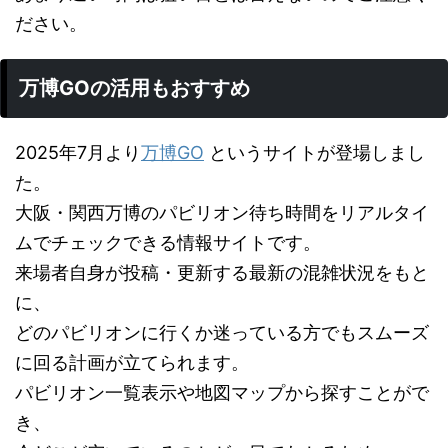
ださい。
万博GOの活用もおすすめ
2025年7月より
万博GO
というサイトが登場しまし
た。
大阪・関西万博のパビリオン待ち時間をリアルタイ
ムでチェックできる情報サイトです。
来場者自身が投稿・更新する最新の混雑状況をもと
に、
どのパビリオンに行くか迷っている方でもスムーズ
に回る計画が立てられます。
パビリオン一覧表示や地図マップから探すことがで
き、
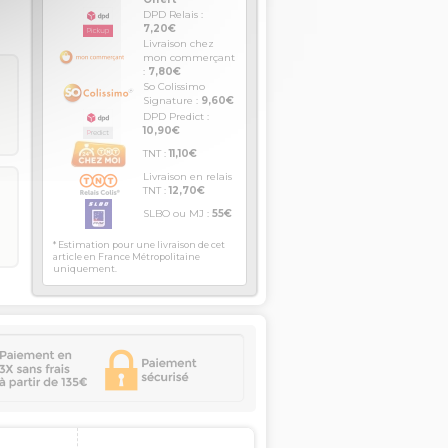
DPD Relais :
7,20€
Livraison chez
mon commerçant
:
7,80€
So Colissimo
Signature :
9,60€
DPD Predict :
10,90€
TNT :
11,10€
Livraison en relais
TNT :
12,70€
SLBO ou MJ :
55€
* Estimation pour une livraison de cet
article en France Métropolitaine
uniquement.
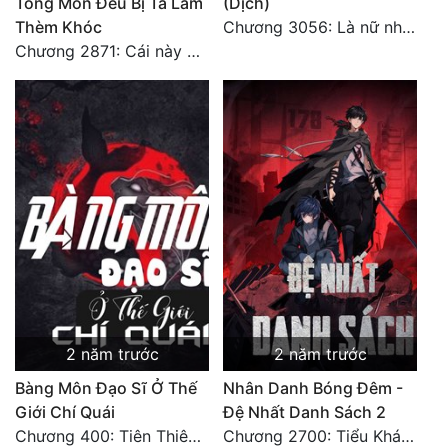
Tông Môn Đều Bị Ta Làm
(Dịch)
Thèm Khóc
Chương 3056: Là nữ nhân
Chương 2871: Cái này đánh nhẹ nhõm a
2 năm trước
2 năm trước
Bàng Môn Đạo Sĩ Ở Thế
Nhân Danh Bóng Đêm -
Giới Chí Quái
Đệ Nhất Danh Sách 2
Chương 400: Tiên Thiên Nhất khí, Thải Dược Quy Đỉnh(2)
Chương 2700: Tiểu Khánh Trần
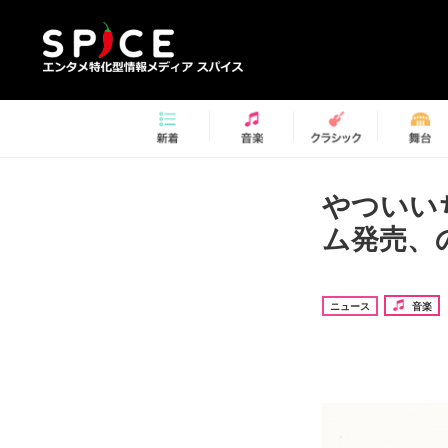
やついい
ム発売、
ニュース
音楽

----

__TASK DESCRIPTION__.
Transcribe all entries above exactly. Drop the pictures.

__YOUR RESPONSE__.
ださい。
万博GOの活用もおすすめ
2025年7月より
万博GO
というサイトが登場しまし
た。
大阪・関西万博のパビリオン待ち時間をリアルタイ
ムでチェックできる情報サイトです。
来場者自身が投稿・更新する最新の混雑状況をもと
に、
どのパビリオンに行くか迷っている方でもスムーズ
に回る計画が立てられます。
パビリオン一覧表示や地図マップから探すことがで
き、
DPD Relais :
7,20€
Livraison chez
mon commerçant
:
7,80€
So Colissimo
Signature :
9,60€
DPD Predict :
10,90€
TNT :
11,10€
Livraison en relais
TNT :
12,70€
SLBO ou MJ :
55€
* Estimation pour une livraison de cet
article en France Métropolitaine
uniquement.
Tông Môn Đều Bị Ta Làm
(Dịch)
Thèm Khóc
Chương 3056: Là nữ nhân
Chương 2871: Cái này đánh nhẹ nhõm a
2 năm trước
2 năm trước
Bàng Môn Đạo Sĩ Ở Thế
Nhân Danh Bóng Đêm -
Giới Chí Quái
Đệ Nhất Danh Sách 2
Chương 400: Tiên Thiên Nhất khí, Thải Dược Quy Đỉnh(2)
Chương 2700: Tiểu Khánh Trần
やついい
ム発売、
ニュース
音楽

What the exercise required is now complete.